Opinion poll conducted on 4–6 August 2015 by the Forsa-Institut, commissioned by the Stern weekly
Are Germans particularly obliged to help refugees due to Germany’s history and the crimes perpetrated by the Nazis?
Do you approve of protests against taking in refugees?
Would you be willing to get involved in helping the refugees?
Are too many refugees coming to Germany?
 The full title of the law is The law on managing and limiting immigration and on regulating stay and integration of citizens of the European Union and of foreigners (Gesetz zur Steuerung und Begrenzung der Zuwanderung und zur Regelung des Aufenthalts und der Integration von Unionsbürgern und Ausländern, Zuwanderungsgesetz).
 Asylum procedure – see Appendix 1.
 The phenomenon of immigrants pretending to be Syrian has not been researched in statistical terms. It is certain, however, that over 80% of individuals submitting asylum applications have no identity documents. Due to the lack of documents and of the ability to determine the identity of an individual it is impossible to expel the ‘refugee’ (regardless of the final decision concerning their asylum application);
 According to data compiled by the European Commission, in 2013 75% of asylum applications submitted in Schengen states by citizens of the Western Balkan states were submitted in Germany. According to the EC, the most common reasons why these groups of emigrants leave their countries include poverty, unemployment, discrimination, lack of access to healthcare, social benefits and education, and (in the case of Albanians) family disputes.
 Factors which stimulate escalation of tension include: overcrowded refugee centres; the fact that ethnic and religious groups which are in conflict stay in one place; the fact that two thirds of the centres’ residents are men; boredom; worsening living conditions; frustration; increasing demands by ‘refugees’ and their impression of being discriminated against. This phenomenon has not been described in statistical terms, however, it has been confirmed by officials and employees of the centres; http://www.migazin.de/2015/08/21/kriminologe-warnt-vor-zunehmender-gewalt-in-erstaufnahmestellen/
 On 21 August 2015, following their meeting Angela Merkel and François Hollande called for a European response to the crisis caused by the influx of ‘refugees’. This would involve full implementation of all binding asylum laws by all EU states; establishment of centres to register refugees in Italy and Greece (immigrants who have to chance of being granted asylum or refugee status would be rejected and the remaining ones would be transferred to other EU states), introduction of common standards for refugee registration, accommodation, care and readmission, as well as equal division of duties.

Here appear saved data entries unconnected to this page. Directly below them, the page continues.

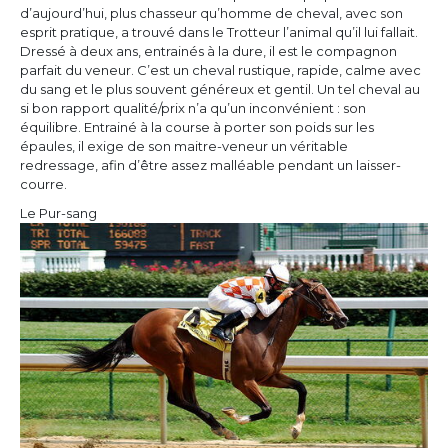
d’aujourd’hui, plus chasseur qu’homme de cheval, avec son
esprit pratique, a trouvé dans le Trotteur l’animal qu’il lui fallait.
Dressé à deux ans, entrainés à la dure, il est le compagnon
parfait du veneur. C’est un cheval rustique, rapide, calme avec
du sang et le plus souvent généreux et gentil. Un tel cheval au
si bon rapport qualité/prix n’a qu’un inconvénient : son
équilibre. Entrainé à la course à porter son poids sur les
épaules, il exige de son maitre-veneur un véritable
redressage, afin d’être assez malléable pendant un laisser-
courre.
Le Pur-sang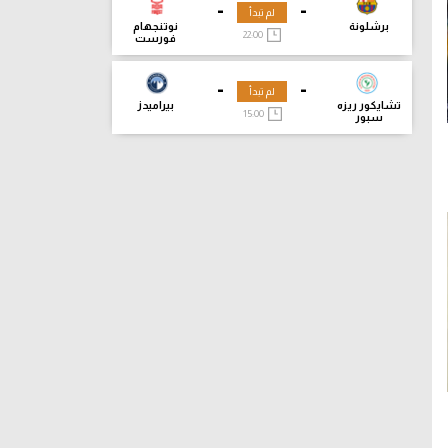
-
-
لم تبدأ
برشلونة
نوتنجهام
22:00
فورست
-
-
لم تبدأ
تشايكور ريزه
بيراميدز
15:00
سبور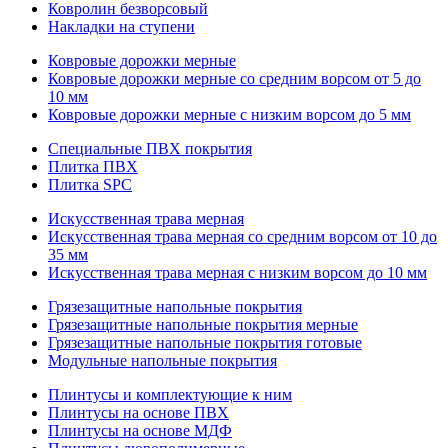
Ковролин безворсовый
Накладки на ступени
Ковровые дорожки мерные
Ковровые дорожки мерные со средним ворсом от 5 до
10 мм
Ковровые дорожки мерные с низким ворсом до 5 мм
Специальные ПВХ покрытия
Плитка ПВХ
Плитка SPC
Искуccтвенная трава мерная
Искусственная трава мерная со средним ворсом от 10 до
35 мм
Искусственная трава мерная с низким ворсом до 10 мм
Грязезащитные напольные покрытия
Грязезащитные напольные покрытия мерные
Грязезащитные напольные покрытия готовые
Модульные напольные покрытия
Плинтусы и комплектующие к ним
Плинтусы на основе ПВХ
Плинтусы на основе МДФ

Germany’s increasing approval for the quota system, “universal citizen rights” and European solidarity has been a relatively new component of the German asylum policy and seems to be directly proportional to the increase in the number of refugees and to the problems related to this situation.

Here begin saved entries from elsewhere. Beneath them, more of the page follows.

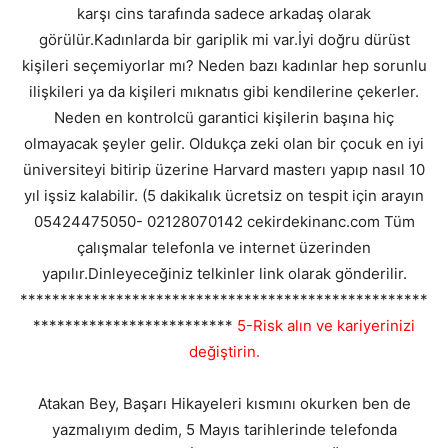
karşı cins tarafında sadece arkadaş olarak
görülür.Kadınlarda bir gariplik mi var.İyi doğru dürüst
kişileri seçemiyorlar mı? Neden bazı kadınlar hep sorunlu
ilişkileri ya da kişileri mıknatıs gibi kendilerine çekerler.
Neden en kontrolcü garantici kişilerin başına hiç
olmayacak şeyler gelir. Oldukça zeki olan bir çocuk en iyi
üniversiteyi bitirip üzerine Harvard masterı yapıp nasıl 10
yıl işsiz kalabilir. (5 dakikalık ücretsiz on tespit için arayın
05424475050- 02128070142 cekirdekinanc.com Tüm
çalışmalar telefonla ve internet üzerinden
yapılır.Dinleyeceğiniz telkinler link olarak gönderilir.
***************************************************
*************************
5-Risk alın ve kariyerinizi
değiştirin.
Atakan Bey, Başarı Hikayeleri kısmını okurken ben de
yazmalıyım dedim, 5 Mayıs tarihlerinde telefonda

 In late August 2015, German media reported that the Federal Office for Migration and Refugees (BAMF) had issued a new guideline regarding asylum applications submitted by citizens of Syria. According to this guideline, Syrians will not be covered by so-called Dublin III procedure and the office will not be trying to determine whether Germany is the first safe country in which they arrived having fled Syria. By 1 July 2015, 42,100 asylum applications were submitted by citizens of Syria and only 131 individuals were sent back to other countries.